The U13033 plasmid harboring a SERK1 cDNA was obtained from ABRC (Arabidopsis Biological Resource Center). The clones pGST-KDNIK1, pGST-KDNIK2, pK7F-NIK1 and pK7F-NIK2 have been described . The clones T474D, 473V/T474A harboring point mutations on the NIK1 kinase domain sequence (Figure S2, Text S1) and QM104 with point mutation in the rpL10A sequence were obtained through the Gene Tailor Site-directed Mutagenesis system (Invitrogen Life Technologies, Inc.). The plasmids pAD-L10 and pAD-L18 harboring the rpL10A cDNA and rpL18 cDNA, respectively, were isolated by two hybrid screens . All the other recombinant plasmids were obtained through the GATEWAY system (Invitrogen Life Technologies, Inc.).
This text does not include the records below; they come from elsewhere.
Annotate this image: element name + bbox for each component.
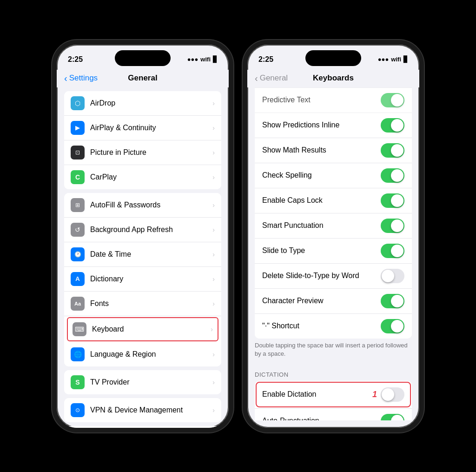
airdrop-chevron: › xyxy=(212,100,215,107)
check-spelling-row[interactable]: Check Spelling xyxy=(255,163,412,188)
check-spelling-toggle[interactable] xyxy=(381,168,404,183)
enable-dictation-label: Enable Dictation xyxy=(262,390,369,399)
fonts-item[interactable]: Aa Fonts › xyxy=(64,292,221,316)
volume-button xyxy=(52,100,53,128)
nav-bar-general: ‹ Settings General xyxy=(57,70,229,87)
back-chevron-icon-2: ‹ xyxy=(255,73,258,83)
shortcut-row[interactable]: "·" Shortcut xyxy=(255,314,412,339)
auto-punctuation-label: Auto-Punctuation xyxy=(262,417,381,420)
nav-title-general: General xyxy=(128,73,157,83)
legal-item[interactable]: ≡ Legal & Regulatory › xyxy=(64,426,221,432)
bgrefresh-icon: ↺ xyxy=(71,223,85,237)
delete-slide-row[interactable]: Delete Slide-to-Type by Word xyxy=(255,264,412,289)
char-preview-toggle[interactable] xyxy=(381,294,404,308)
vpn-item[interactable]: ⊙ VPN & Device Management › xyxy=(64,398,221,422)
keyboard-icon: ⌨ xyxy=(73,322,86,336)
back-label-2: General xyxy=(260,73,288,83)
back-chevron-icon: ‹ xyxy=(64,73,67,83)
airplay-item[interactable]: ▶ AirPlay & Continuity › xyxy=(64,116,221,140)
keyboard-item[interactable]: ⌨ Keyboard › xyxy=(67,317,218,341)
caps-lock-row[interactable]: Enable Caps Lock xyxy=(255,188,412,213)
dictionary-icon: A xyxy=(71,272,85,286)
show-predictions-toggle[interactable] xyxy=(381,118,404,133)
datetime-item[interactable]: 🕐 Date & Time › xyxy=(64,242,221,267)
keyboards-content: Predictive Text Show Predictions Inline … xyxy=(247,87,419,420)
datetime-icon: 🕐 xyxy=(71,247,85,261)
back-button-general[interactable]: ‹ General xyxy=(255,73,288,83)
char-preview-row[interactable]: Character Preview xyxy=(255,289,412,314)
autofill-chevron: › xyxy=(212,201,215,209)
tvprovider-item[interactable]: S TV Provider › xyxy=(64,370,221,394)
fonts-icon: Aa xyxy=(71,297,85,311)
fonts-chevron: › xyxy=(212,300,215,307)
caps-lock-toggle[interactable] xyxy=(381,193,404,208)
auto-punctuation-toggle[interactable] xyxy=(381,414,404,420)
predictive-text-toggle[interactable] xyxy=(381,93,404,107)
wifi-icon: wifi xyxy=(200,56,211,63)
datetime-label: Date & Time xyxy=(90,250,212,259)
pip-icon: ⊡ xyxy=(71,146,85,160)
predictive-text-label: Predictive Text xyxy=(262,96,381,104)
wifi-icon-2: wifi xyxy=(391,56,401,63)
show-math-label: Show Math Results xyxy=(262,146,381,154)
shortcut-footer: Double tapping the space bar will insert… xyxy=(247,339,419,364)
char-preview-label: Character Preview xyxy=(262,297,381,305)
battery-icon: ▊ xyxy=(213,56,218,63)
language-item[interactable]: 🌐 Language & Region › xyxy=(64,342,221,366)
auto-punctuation-row[interactable]: Auto-Punctuation xyxy=(255,408,412,420)
section-vpn: ⊙ VPN & Device Management › xyxy=(64,398,221,422)
autofill-label: AutoFill & Passwords xyxy=(90,201,212,209)
carplay-chevron: › xyxy=(212,173,215,181)
enable-dictation-step: 1 xyxy=(372,390,377,399)
signal-icon-2: ●●● xyxy=(378,56,389,63)
legal-icon: ≡ xyxy=(71,431,85,432)
bgrefresh-item[interactable]: ↺ Background App Refresh › xyxy=(64,218,221,242)
delete-slide-toggle[interactable] xyxy=(381,269,404,283)
airdrop-label: AirDrop xyxy=(90,99,212,107)
enable-dictation-row[interactable]: Enable Dictation 1 xyxy=(256,382,411,407)
bgrefresh-chevron: › xyxy=(212,226,215,233)
shortcut-label: "·" Shortcut xyxy=(262,322,381,330)
slide-to-type-label: Slide to Type xyxy=(262,246,381,255)
section-connectivity: ⬡ AirDrop › ▶ AirPlay & Continuity › ⊡ P… xyxy=(64,91,221,189)
airdrop-item[interactable]: ⬡ AirDrop › xyxy=(64,91,221,116)
status-time: 2:25 xyxy=(68,55,83,64)
section-tv: S TV Provider › xyxy=(64,370,221,394)
settings-list: ⬡ AirDrop › ▶ AirPlay & Continuity › ⊡ P… xyxy=(57,87,229,432)
show-math-toggle[interactable] xyxy=(381,143,404,158)
phone-keyboards: 2:25 ●●● wifi ▊ ‹ General Keyboards Pred… xyxy=(243,40,424,432)
picture-in-picture-item[interactable]: ⊡ Picture in Picture › xyxy=(64,140,221,165)
shortcut-toggle[interactable] xyxy=(381,319,404,333)
carplay-label: CarPlay xyxy=(90,173,212,181)
keyboard-chevron: › xyxy=(211,326,213,333)
smart-punctuation-row[interactable]: Smart Punctuation xyxy=(255,213,412,239)
airplay-icon: ▶ xyxy=(71,121,85,135)
language-icon: 🌐 xyxy=(71,347,85,361)
dictionary-chevron: › xyxy=(212,275,215,283)
caps-lock-label: Enable Caps Lock xyxy=(262,196,381,205)
back-label: Settings xyxy=(69,73,98,83)
signal-icon: ●●● xyxy=(187,56,198,63)
dynamic-island-2 xyxy=(305,50,361,66)
show-math-row[interactable]: Show Math Results xyxy=(255,138,412,163)
vpn-chevron: › xyxy=(212,406,215,414)
back-button-settings[interactable]: ‹ Settings xyxy=(64,73,98,83)
phones-container: 2:25 ●●● wifi ▊ ‹ Settings General ⬡ Air… xyxy=(52,40,424,432)
autofill-item[interactable]: ⊞ AutoFill & Passwords › xyxy=(64,193,221,218)
delete-slide-label: Delete Slide-to-Type by Word xyxy=(262,272,381,280)
slide-to-type-toggle[interactable] xyxy=(381,244,404,258)
status-icons: ●●● wifi ▊ xyxy=(187,56,218,63)
status-time-2: 2:25 xyxy=(258,55,273,64)
airdrop-icon: ⬡ xyxy=(71,96,85,110)
carplay-icon: C xyxy=(71,170,85,184)
dynamic-island xyxy=(115,50,171,66)
predictive-text-row[interactable]: Predictive Text xyxy=(255,87,412,113)
enable-dictation-toggle[interactable] xyxy=(381,387,404,402)
section-legal: ≡ Legal & Regulatory › xyxy=(64,426,221,432)
tvprovider-icon: S xyxy=(71,375,85,389)
carplay-item[interactable]: C CarPlay › xyxy=(64,165,221,189)
slide-to-type-row[interactable]: Slide to Type xyxy=(255,239,412,264)
show-predictions-row[interactable]: Show Predictions Inline xyxy=(255,113,412,138)
smart-punctuation-toggle[interactable] xyxy=(381,219,404,233)
dictionary-item[interactable]: A Dictionary › xyxy=(64,267,221,292)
GST-fused to rpL10A, rpL18, and QM104 or KDSERK1 sequences were generated by transferring the appropriate DNA fragment from pDONR201 to pDEST15 to yield the clones pGST-L10, pGST-L18, pGST-QM104 and pGST-KDSERK1. Likewise, rpL10A, rpL18, NIK1T474D or NIK1G473V/T474A DNAs were transferred from pDONR210 to pK7FWG2 to generate pK7F-L10, pK7F-L18, pK7F-NIK1T474D and pK7F- NIK1G473V/T474A that contain a GFP gene fused in-frame after the last codon of the respective cDNAs. To obtain YFP gene fused before the first codon of rpL10A or rpL18 genes, the respective cDNAs were transferred from pDONR207 to 35S-YFP-casseteA-Nos-pCAMBIA1300, yielding pYFP-L10 and pYFP-L18.
Purification of GST-Fusion Proteins
The plasmids pGST-L10, pGST-L18, pGST-QM104, pGST-KDNIK1, pGST-KDNIK2, pGST-KDSERK1, pGST-KDNIK1T474D and pGST-KDNIK1G473V/T474A were transformed into E. coli strain BL21, and the synthesis of the recombinant protein was induced by 0.4 mM isopropyl-β-D-thiogalactopyranoside for 16 h at 22°C. The GST fusions were affinity-purified using GST-Sepharose beads (Qiagen), according to manufacturer's instructions.
Protein Kinase Assay
Purified GST-KDNIK1, GST-KDNIK2, GST-KDNIK3, GST-KDNIK1T474D or GST-KDNIK1G473V/T474A fusion proteins were incubated alone or with GST-L10, GST-QM104 or GST-L18 for 45 min at 25°C in 30 µL of kinase buffer containing 18 mM HEPES (pH 7.4), 10 mM MgCl2, 10 mM MnS04, 1 mM DTT, 10 µM ATP, and 5 µCi [γ-32P]ATP. As for GST-KDSERK1, phosphorylation reactions were performed as described . Phosphoproteins were resolved by SDS-PAGE. The gel was stained with coomassie brilliant blue to verify protein loading, dried, and subjected to autoradiography. Incorporated radioactivity in protein bands was quantified by phosphoimaging and protein loading by densitometry using the Multi Gauge V3.0 software (Fujifilm).
Subcellular Localization of Proteins
Nicotiana tabacum leaves were agroinoculated with pK7F-L10, pYFP-L10, pK7F-L18, pYFP-L18, pK7F-NIK1, pK7FNIK2, pK7F-NIK3, pK7F-NIK1T474D or pK7F-NIK1G473V/T474A using Agrobacterium tumefaciens strain GV3101, as described ,. About 72 hours postagroinfiltration, 1-cm2 leaf explants were excised and GFP and YFP fluorescence patterns were examined in epidermal cells by confocal microscopy (see Text S1).
Immunoblotting of Nuclear Extracts
Tobacco leaves were agroinoculated with pYFP-L10, pK7F-NIK1, pK7F-NIK1T474D or pK7F-NIK1G473V/T474A. Nuclear extracts were prepared from agroinfiltrated tobacco leaves as previously described , separated by SDS-PAGE and immunoblotted with anti-GFP antiserum (Text S1).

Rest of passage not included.